Technical Requirements
The high level requirements for web-enabling the homeowner policy change request application were modified based on problems MSA's experience with their first integration project.
- Ease of maintenance. MSA needed an integration approach that was flexible in terms of accommodating changes and much easier to maintain.
- Performance. MSA needed a solution that would handle the session pooling, or bypass the need to do it, so that response times to the end users would be within acceptable limits.
Solution
MSA developed the web-enablement for the homeowner policy change request application under IBM WebSphere® in Java. They used HostBridge, a middleware product, to allow Java Beans to request data from the homeowner policy change request application via HTTP, and have the data returned as an XML document. HostBridge does its processing on the mainframe using recommended IBM interfaces and techniques, eliminating the need for session pooling and screen scraping.
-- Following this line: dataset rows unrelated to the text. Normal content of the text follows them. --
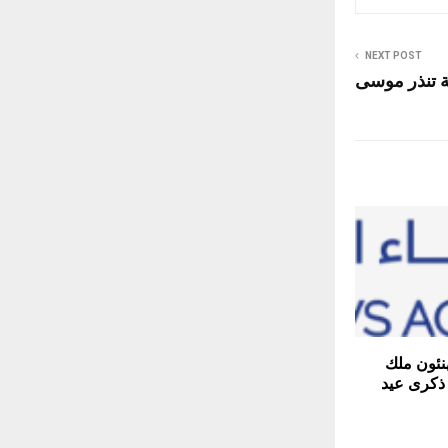
NEXT POST
ية تنذر موسى
نئون ملك
ذكرى عيد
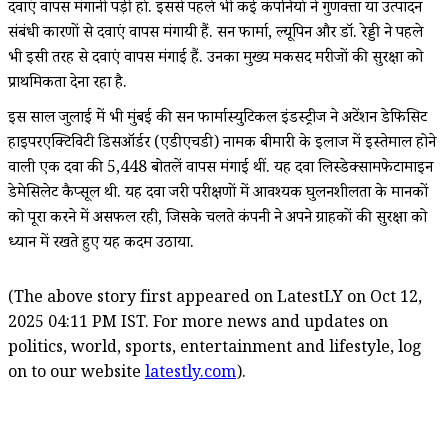
दवाएं वापस मंगानी पड़ी हों. इससे पहले भी कई कंपनियों ने गुणवत्ता या उत्पादन
संबंधी कारणों से दवाएं वापस मंगायी हैं. सन फार्मा, ल्यूपिन और डॉ. रेड्डी ने पहले
भी इसी तरह से दवाएं वापस मंगाई हैं. उनका मुख्य मकसद मरीजों की सुरक्षा को
प्राथमिकता देना रहा है.
इस साल जुलाई में भी मुंबई की सन फार्मास्युटिकल इंडस्ट्रीज ने अटेंशन डेफिसिट
हाइपरएक्टिविटी डिसऑर्डर (एडीएचडी) नामक बीमारी के इलाज में इस्तेमाल होने
वाली एक दवा की 5,448 बोतलें वापस मंगाई थीं. यह दवा लिस्डेक्सामफेटामाइन
डेमेसिलेट कैप्सूल थी. यह दवा जरूरी परीक्षणों में आवश्यक घुलनशीलता के मानकों
को पूरा करने में असफल रही, जिसके चलते कंपनी ने अपने ग्राहकों की सुरक्षा को
ध्यान में रखते हुए यह कदम उठाया.
(The above story first appeared on LatestLY on Oct 12,
2025 04:11 PM IST. For more news and updates on
politics, world, sports, entertainment and lifestyle, log
on to our website
latestly.com
).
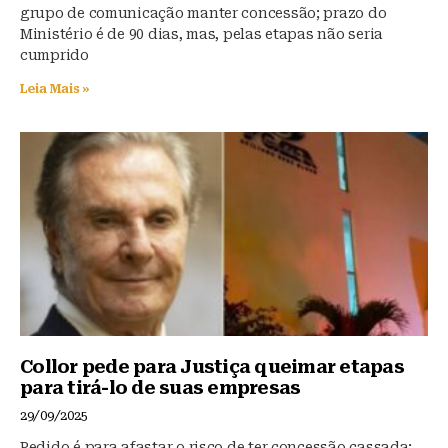
grupo de comunicação manter concessão; prazo do
Ministério é de 90 dias, mas, pelas etapas não seria
cumprido
Leia Mais »
Collor pede para Justiça queimar etapas
para tirá-lo de suas empresas
29/09/2025
Pedido é para afastar o risco de ter concessão cassada;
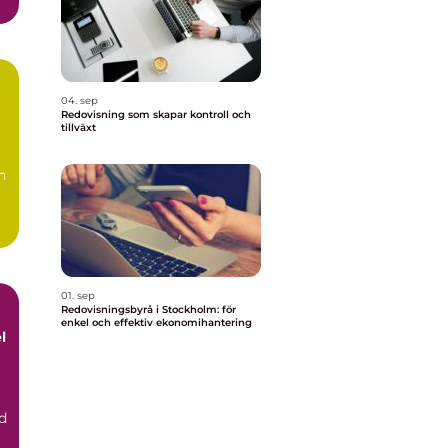
04. sep
Redovisning som skapar kontroll och
tillväxt
t
n
01. sep
Redovisningsbyrå i Stockholm: för
enkel och effektiv ekonomihantering
l
d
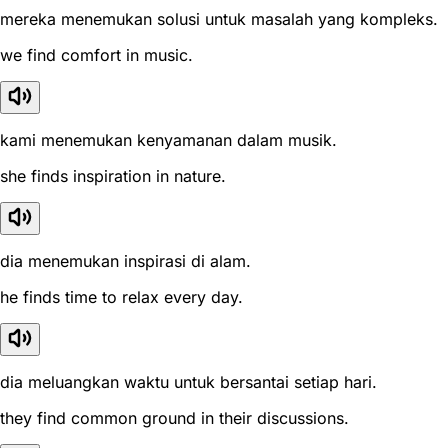
mereka menemukan solusi untuk masalah yang kompleks.
we find comfort in music.
kami menemukan kenyamanan dalam musik.
she finds inspiration in nature.
dia menemukan inspirasi di alam.
he finds time to relax every day.
dia meluangkan waktu untuk bersantai setiap hari.
they find common ground in their discussions.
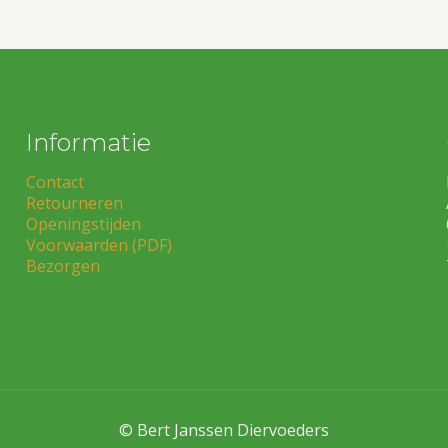
Informatie
Contact
Retourneren
Openingstijden
Voorwaarden (PDF)
Bezorgen
© Bert Janssen Diervoeders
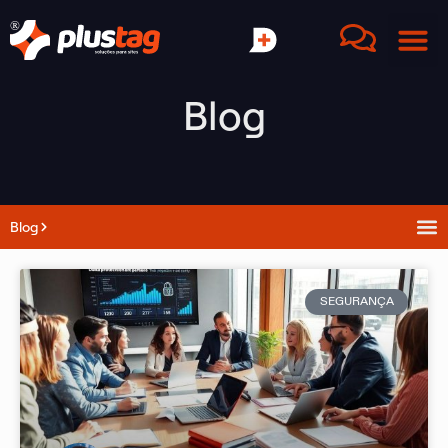
Blog
Blog
SEGURANÇA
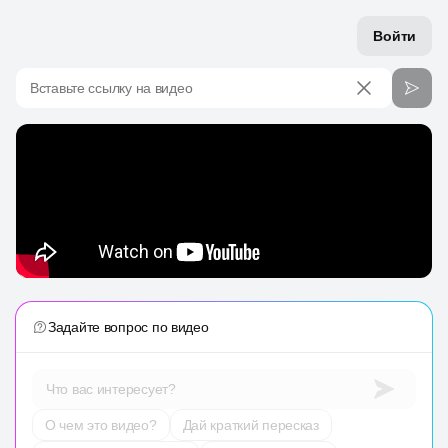
Войти
Вставьте ссылку на видео
Задайте вопрос по видео
Что вас интересует?
О чем это видео?
Дай краткий пересказ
Now, agents login through the MSA website, are authenticated as valid users, and can access policy information using the insured's name or policy number. This request goes through the WebSphere application to HostBridge. HostBridge runs the specified CICS transaction and presents the output back to WebSphere as XML.

Figure 1. MSA architecture
Benefits
MSA accomplished the web-enablement of its CICS-based homeowner policy change request application without having to make any changes to its CICS application. One benefit of using HostBridge is the separation of CICS business and presentation logic. This has allowed MSA to incorporate business logic in the middle-tier to process input more intelligently. "We're now relying on CICS only for data," continued Haas. "Business and presentation logic for this application is now managed in the middle-tier and on the client. We were able to implement a lot of 'business edits' to validate policy information on the client side so that the subsequent host processing is cleaner and ultimately faster to the insured. This technique removes work from our policy entry staff, because the agent is able to enter information directly. If there is a problem with the way that data is entered, it is flagged in real-time and the agent is asked to correct it."
A second benefit in using HostBridge has been greater flexibility in making changes to what the agents see. "The fact that HostBridge runs inside of CICS makes it very easy if there is any kind of CICS screen change, or if an additional field needs to be pulled in," adds Haas. "Change is almost transparent. This makes it wonderful from a maintenance standpoint. We tend to forget that HostBridge is there!"
A third benefit, and perhaps the most significant, was the performance improvement MSA experienced using HostBridge with the homeowner policy change request application, compared to its experience with screen scraping. The need to use a session pooling scheme was eliminated with HostBridge. "When we evaluated HostBridge, we liked the idea of not having to do the pooling," said Haas. "The way it hooked right in to CICS and WebSphere made it seem like a real good fit. Response time for policy retrieval on the homeowner policy change request application is now generally 5 seconds or less, which is amazing. The reaction from the agents has been very encouraging. They love web applications, and have commented they now want us to implement the automobile policy change request application the same way as homeowner's so they can get the same response time. The agents say they like our web site better than our larger competitor's. This is very important, because MSA uses only independent agents to market its policies, and they are comparing us to the competition. So far, we're looking very, very good."